There’s a pretty parquicito or little park as you cross to NP going south right behind the UETA duty free shop. It has a little fake jacal type barn. Also, some tables. Old time benches and brick pavement. A nice place to rest before the trek into Mexico. I hadn’t really noticed it before…I had been to Mexico a few weeks before…To photograph a picturesque old fort that had been turned into a museum in Matamoros. Pictures are forthcoming this fall.
The river was as up this time just as much as it had been down the time before. More heavy rains, tropical moisture, but it was Veracruz that got the hurricane. Let’s hope the dams hold. Someday a report on the condition of Falcon Dam will be forth coming, but I can’t say when. They haven’t let out any info so far. (Check out RioGrandeGuardian.com) Speaking of the IBWC, (The International Boundary and Water Commision) they were out on the bridge just before the Mexican side…They were dropping an oblong shaped object, with a propeller at the shaped end, into the brownish, greenish liquid of the Rio Bravo. They were either measuring river flow, or launching a super-mini submarine. I should have taken a picture, but had other things to get too. Anyway, I’ve pretty much described it.
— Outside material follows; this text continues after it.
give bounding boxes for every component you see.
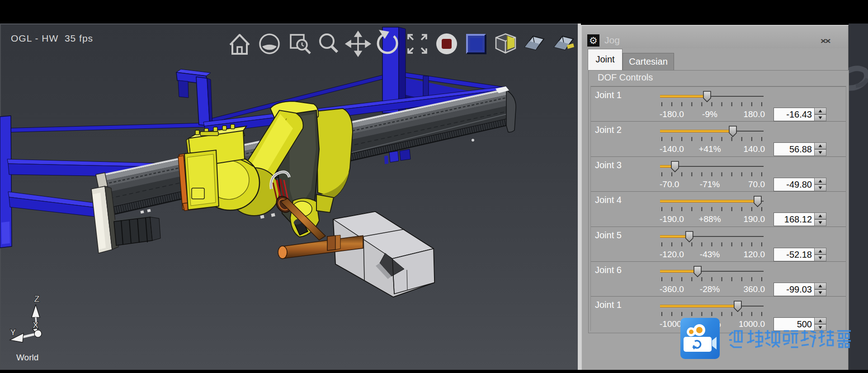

The website, Shop-Progreso.com, had pointed out on their front page that no Winter Texan had been killed or assaulted in Nuevo Progreso for as long as anyone could remember. And yes, I can’t remember when it ever happened either. Nuevo Progreso-ions know where their buns are buttered, or where the tortilla is greased. And that side is selling to Tourists. You can actually stroll down the street there drinking a beer or margarita and the constabulary will leave you be. Don’t try that elsewhere in Mexico….
In spite of all this it felt kind of lonely as I passed the twenty something chicas that are now a major part of the new aduana (customs agents). Feminism has come to Mexico, sort of , in some respects. Women are supposed to be less corruptible than men, but I doubt that. They are both fast learners and much harder to catch at any kind of deception. Well, that’s what I have observed and I’ve know some women, and I don’t mean it that way. Get your mind out of the gutter.
Still, it felt kind of lonely, there in town. There were more vendors and beggars than tourists on the streets, and this was Friday afternoon. Concluded business, had lunch at Arturos, washed down with a couple of Dos Equis and called it an afternoon..
Will have a Matamoros report up soon.